A major problem in prior-art GSC adaptive filtering is the desired signal leakage to the adaptive filters that causes desired signal deterioration in the system output. The operation of the adaptive filter influenced dramatically by the characteristics of the background noise estimate. When the desired signal is “leaking” to the background noise estimate, the adaptive filter will try to remove those signal components from the (desired) output. This is a typical problem in nearly all prior-art adaptive beamforming filter systems.
Also, when the target is moving, the beam direction must be changed accordingly requiring calculation of a new blocking matrix or using pre-steering as described by Claesson and Nordholm, “A Spatial Filtering Approach to Robust Adaptive Beaming”, IEEE Trans. on Antennas and Propagation, Vol. 40, No. 9, Sep. 1992. In prior-art systems steering is typically not considered and the beamformer is assumed to point in only one known fixed look (target) direction. Products that utilize multimicrophone beamforming do not follow the target signal either.
In conventional GSCs, it can be possible to try preventing a desired signal cancellation by restricting the performance of the adaptive filters (e.g. leaky LMS, least-mean-square) and/or widening the spatial angle used for blocking. Usually this means that there is a compromise between the desired protection of the desired signal and cancellation of the background noise. The operation of several adaptive methods is also relying on rather advanced control of the adaptive filter. The filter adaptation is only active when the desired signal is not present. This tries to prevent the adaptive filter to adapt to the signal characteristics of the desired signal.

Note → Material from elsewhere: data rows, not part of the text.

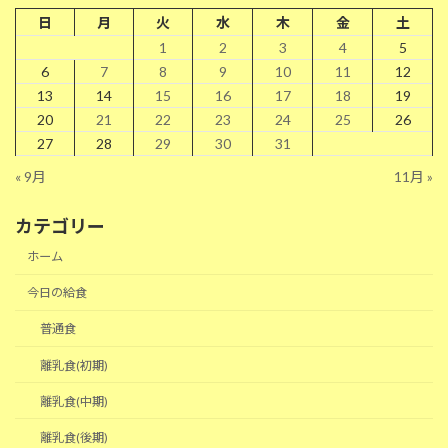
日
月
火
水
木
金
土
1
2
3
4
5
6
7
8
9
10
11
12
13
14
15
16
17
18
19
20
21
22
23
24
25
26
27
28
29
30
31
« 9月
11月 »
カテゴリー
ホーム
今日の給食
普通食
離乳食(初期)
離乳食(中期)
離乳食(後期)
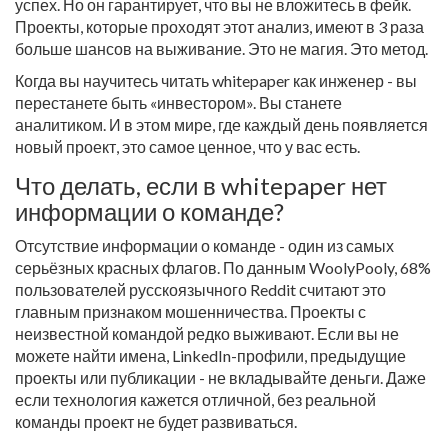
успех. Но он гарантирует, что вы не вложитесь в фейк.
Проекты, которые проходят этот анализ, имеют в 3 раза
больше шансов на выживание. Это не магия. Это метод.
Когда вы научитесь читать whitepaper как инженер - вы
перестанете быть «инвестором». Вы станете
аналитиком. И в этом мире, где каждый день появляется
новый проект, это самое ценное, что у вас есть.
Что делать, если в whitepaper нет
информации о команде?
Отсутствие информации о команде - один из самых
серьёзных красных флагов. По данным WoolyPooly, 68%
пользователей русскоязычного Reddit считают это
главным признаком мошенничества. Проекты с
неизвестной командой редко выживают. Если вы не
можете найти имена, LinkedIn-профили, предыдущие
проекты или публикации - не вкладывайте деньги. Даже
если технология кажется отличной, без реальной
команды проект не будет развиваться.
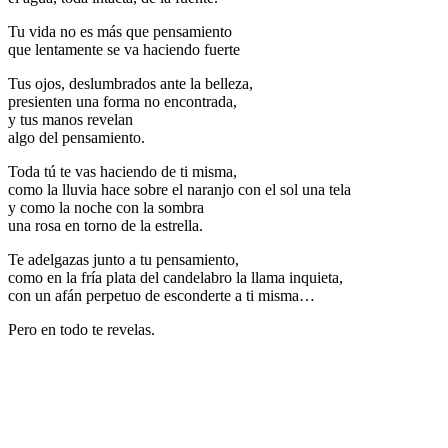
Tu vida no es más que pensamiento
que lentamente se va haciendo fuerte
Tus ojos, deslumbrados ante la belleza,
presienten una forma no encontrada,
y tus manos revelan
algo del pensamiento.
Toda tú te vas haciendo de ti misma,
como la lluvia hace sobre el naranjo con el sol una tela
y como la noche con la sombra
una rosa en torno de la estrella.
Te adelgazas junto a tu pensamiento,
como en la fría plata del candelabro la llama inquieta,
con un afán perpetuo de esconderte a ti misma…
Pero en todo te revelas.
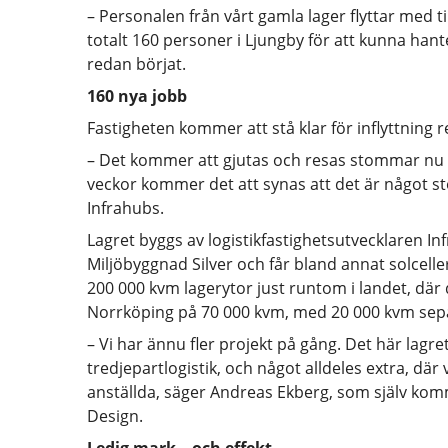
– Personalen från vårt gamla lager flyttar med t
totalt 160 personer i Ljungby för att kunna hant
redan börjat.
160 nya jobb
Fastigheten kommer att stå klar för inflyttning
– Det kommer att gjutas och resas stommar nu
veckor kommer det att synas att det är något st
Infrahubs.
Lagret byggs av logistikfastighetsutvecklaren Inf
Miljöbyggnad Silver och får bland annat solcelle
200 000 kvm lagerytor just runtom i landet, där 
Norrköping på 70 000 kvm, med 20 000 kvm separa
– Vi har ännu fler projekt på gång. Det här lagr
tredjepartlogistik, och något alldeles extra, där v
anställda, säger Andreas Ekberg, som själv ko
Design.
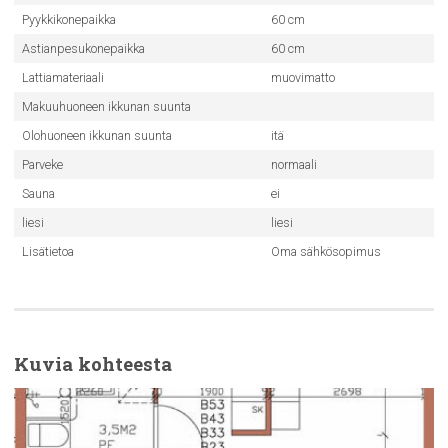
Pyykkikonepaikka
60 cm
Astianpesukonepaikka
60 cm
Lattiamateriaali
muovimatto
Makuuhuoneen ikkunan suunta
Olohuoneen ikkunan suunta
itä
Parveke
normaali
Sauna
ei
liesi
liesi
Lisätietoa
Oma sähkösopimus
Kuvia kohteesta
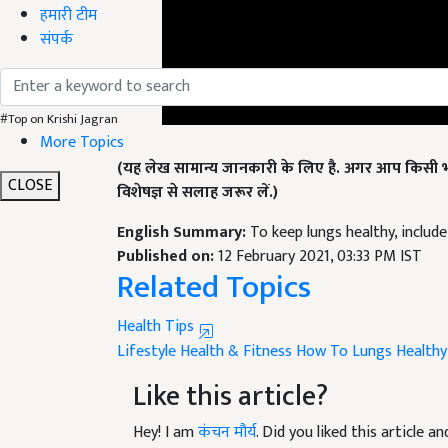
हमारी टीम
संपर्क
#Top on Krishi Jagran
More Topics
(यह लेख सामान्य जानकारी के लिए है. अगर आप किसी भी
CLOSE
विशेषज्ञ से सलाह जरूर लें.)
English Summary:
To keep lungs healthy, include
Published on:
12 February 2021, 03:33 PM IST
Related Topics
Health Tips
Lifestyle
Health & Fitness
How To Lungs Healthy
Like this article?
Hey! I am
कंचन मौर्य
. Did you liked this article 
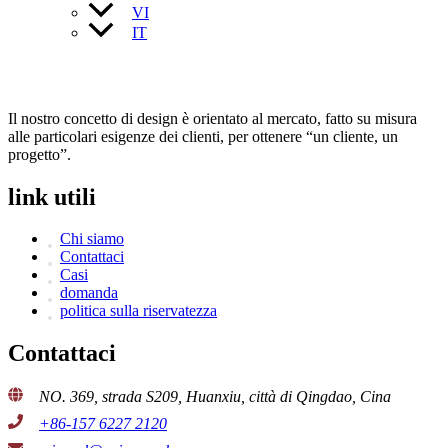
VI
IT
Il nostro concetto di design è orientato al mercato, fatto su misura
alle particolari esigenze dei clienti, per ottenere “un cliente, un
progetto”.
link utili
Chi siamo
Contattaci
Casi
domanda
politica sulla riservatezza
Contattaci
NO. 369, strada S209, Huanxiu, città di Qingdao, Cina
+86-157 6227 2120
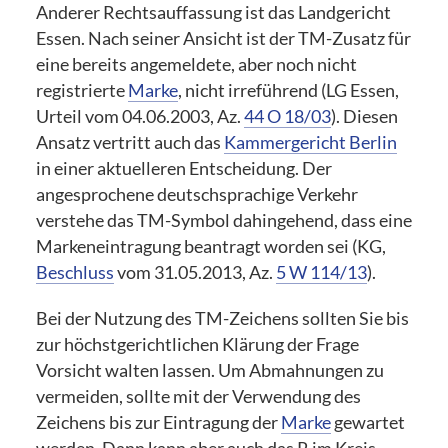
Anderer Rechtsauffassung ist das Landgericht
Essen. Nach seiner Ansicht ist der TM-Zusatz für
eine bereits angemeldete, aber noch nicht
registrierte
Marke
, nicht irreführend (LG Essen,
Urteil vom 04.06.2003, Az.
44 O 18/03
). Diesen
Ansatz vertritt auch das
Kammergericht Berlin
in einer aktuelleren Entscheidung. Der
angesprochene deutschsprachige Verkehr
verstehe das TM-Symbol dahingehend, dass eine
Markeneintragung beantragt worden sei (KG,
Beschluss
vom 31.05.2013, Az.
5 W 114/13
).
Bei der Nutzung des TM-Zeichens sollten Sie bis
zur höchstgerichtlichen Klärung der Frage
Vorsicht walten lassen. Um Abmahnungen zu
vermeiden, sollte mit der Verwendung des
Zeichens bis zur Eintragung der
Marke
gewartet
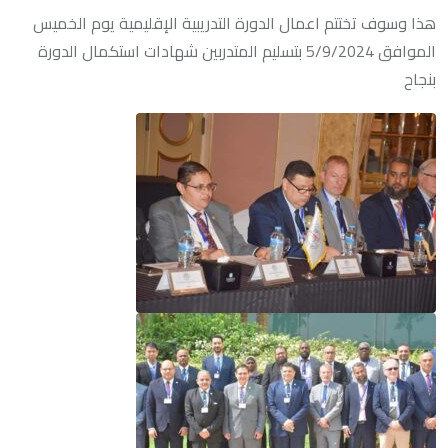
هذا وسوف تختتم اعمال الدورة التدريبية الإقليمية يوم الخميس
الموافق 5/9/2024 بتسليم المتدربين شهادات استكمال الدورة
بنجاح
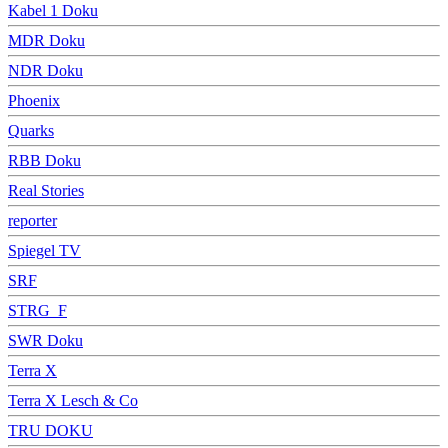
Kabel 1 Doku
MDR Doku
NDR Doku
Phoenix
Quarks
RBB Doku
Real Stories
reporter
Spiegel TV
SRF
STRG_F
SWR Doku
Terra X
Terra X Lesch & Co
TRU DOKU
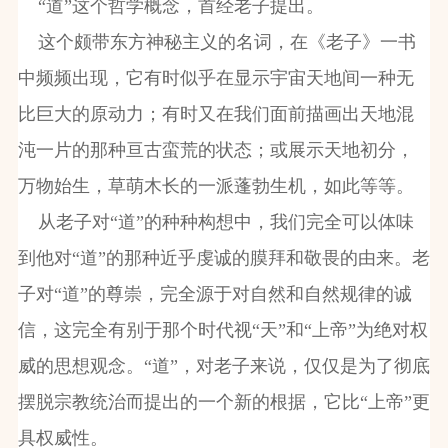
“道”这个哲学概念，首经老子提出。
这个颇带东方神秘主义的名词，在《老子》一书
中频频出现，它有时似乎在显示宇宙天地间一种无
比巨大的原动力；有时又在我们面前描画出天地混
沌一片的那种亘古蛮荒的状态；或展示天地初分，
万物始生，草萌木长的一派蓬勃生机，如此等等。
从老子对“道”的种种构想中，我们完全可以体味
到他对“道”的那种近乎虔诚的膜拜和敬畏的由来。老
子对“道”的尊崇，完全源于对自然和自然规律的诚
信，这完全有别于那个时代视“天”和“上帝”为绝对权
威的思想观念。“道”，对老子来说，仅仅是为了彻底
摆脱宗教统治而提出的一个新的根据，它比“上帝”更
具权威性。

Prior-art solutions are sub-optimal in a sense that they (e.g., leaky LMS adaptive filters) may not provide as good interference cancellation as would be possible without restricting the performance of the adaptive filter. Also, the blocking matrix is conventionally formed as a filter that is calculated as a complement to the beamforming filter and, therefore, changing the look (target) direction of the beamformer requires typically a rather exhaustive recalculation of the complementary filter when the desired signal source moves around. Filtering characteristics of the typical blocking matrix “sub-filters” are usually quite limited in performance, these filters are usually just providing one null towards the source e.g. by subcontracting two parallel microphone signals aligned in phase towards the source direction.
The description of the beamforming filter response as a pair of 2D beamforming filters has been suggested by S. Nordebo et al., “Broadband adaptive beamforming: A design using 2-D spatial filters” Antennas and Propagation Society International Symposium, MI, USA 1993, but this article illustrates the design problem as a generalization of GSC filter design problems and no feasible implementation is described or suggested. In terms of memory efficiency or CPU load the suggested implementation provides no improvement. The memory efficiency in beam steering becomes increasingly important since the order of memory and CPU resources increases linearly with the number of blocking filters Bi as described by Nordebo et al. Direct application of Nordebo et al. method would suggest that complementary filters would be stored in memory, which requires that filter coefficients are stored separately for each look (target) direction. In that case, then, the actual look (target) direction of the beamformer is restricted to the look directions obtained from the pre-calculated filters in the memory. One more alternative is to use pre-steering of the array signals towards the desired signal source (desired signal is in-phase on all channels). However, pre-steering requires either analog delays or digital fractional delay filters, which, in turn, are rather long and therefore complex to implement.